Pajaral, along with the ancient Maya site of Zapote Bobal, has recently been the focus of an archaeological project, the Proyecto Peten Noroccidente (PNO). Endeavors in the area are being directed by James Fitzsimmons (Middlebury College) and Laura Gamez (University of Pittsburgh). The increased attention being paid to these sites is largely the result of a discovery made by epigrapher David Stuart, who connected the archaeological site of Zapote Bobal with a name repeatedly mentioned in the inscriptions of sites like Piedras Negras and Yaxchilan. That name was the toponym Hix Witz, or "Jaguar Hill" Versions of that name occur on monuments recovered at Pajaral as well, suggesting that the two sites were related during the apogee of Maya civilization.

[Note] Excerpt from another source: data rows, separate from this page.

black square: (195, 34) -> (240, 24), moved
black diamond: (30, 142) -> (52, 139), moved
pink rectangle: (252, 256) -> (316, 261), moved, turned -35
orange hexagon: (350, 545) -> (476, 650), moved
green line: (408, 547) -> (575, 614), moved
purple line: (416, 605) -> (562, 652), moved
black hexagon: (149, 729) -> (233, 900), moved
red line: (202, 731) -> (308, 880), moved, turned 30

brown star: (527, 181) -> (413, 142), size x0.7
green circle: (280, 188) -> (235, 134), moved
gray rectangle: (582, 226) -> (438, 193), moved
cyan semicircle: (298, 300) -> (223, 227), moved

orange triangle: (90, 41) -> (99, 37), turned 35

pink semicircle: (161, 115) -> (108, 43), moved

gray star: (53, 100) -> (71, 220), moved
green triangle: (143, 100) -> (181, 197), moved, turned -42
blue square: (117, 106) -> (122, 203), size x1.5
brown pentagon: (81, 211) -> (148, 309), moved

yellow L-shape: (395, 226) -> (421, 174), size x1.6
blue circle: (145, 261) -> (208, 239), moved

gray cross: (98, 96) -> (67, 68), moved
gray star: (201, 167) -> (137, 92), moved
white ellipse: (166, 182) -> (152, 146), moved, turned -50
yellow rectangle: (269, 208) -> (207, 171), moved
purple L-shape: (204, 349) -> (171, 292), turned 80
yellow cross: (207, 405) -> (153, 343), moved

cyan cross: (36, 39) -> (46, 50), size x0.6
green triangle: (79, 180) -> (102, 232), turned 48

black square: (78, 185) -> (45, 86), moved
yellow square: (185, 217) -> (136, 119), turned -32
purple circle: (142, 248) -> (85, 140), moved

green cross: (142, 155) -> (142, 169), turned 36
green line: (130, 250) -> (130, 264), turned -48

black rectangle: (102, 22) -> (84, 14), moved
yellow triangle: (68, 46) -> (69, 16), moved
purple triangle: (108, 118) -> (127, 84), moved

The immediately visible architecture at Pajaral is characterized by temple-mounds ranging from between 8 and 20 m in height. Some of these are built atop natural hills: the upper plaza at the site, for example, was constructed on a modified hill 300 m long by 30 m high. Although the map of the site is far from complete, it appears that settlement here is rather dispersed and in keeping with other large settlements in the area, including the archaeological site of La Joyanca. Such settlement is not the norm in many places around the Petén Basin. Even Zapote Bobal, the likely regional capital, is more centralized and characterized by a royal palace proper. However, the architecture at the heart of Pajaral is massive: for example, the Main Plaza at Pajaral is accessed by a well-preserved, enormous staircase 150 ft wide and perhaps 100 ft long. Based upon inscriptions and feline iconography at this site, scholars have suggested that this staircase, and its accompanying hill, was the basis for the name Hix Witz and that Pajaral, not Zapote Bobal, was the original regional capital In any event, the scale of construction at Zapote Bobal clearly indicates that by the 7th century it had eclipsed its western neighbor and taken the name Hix Witz for its own.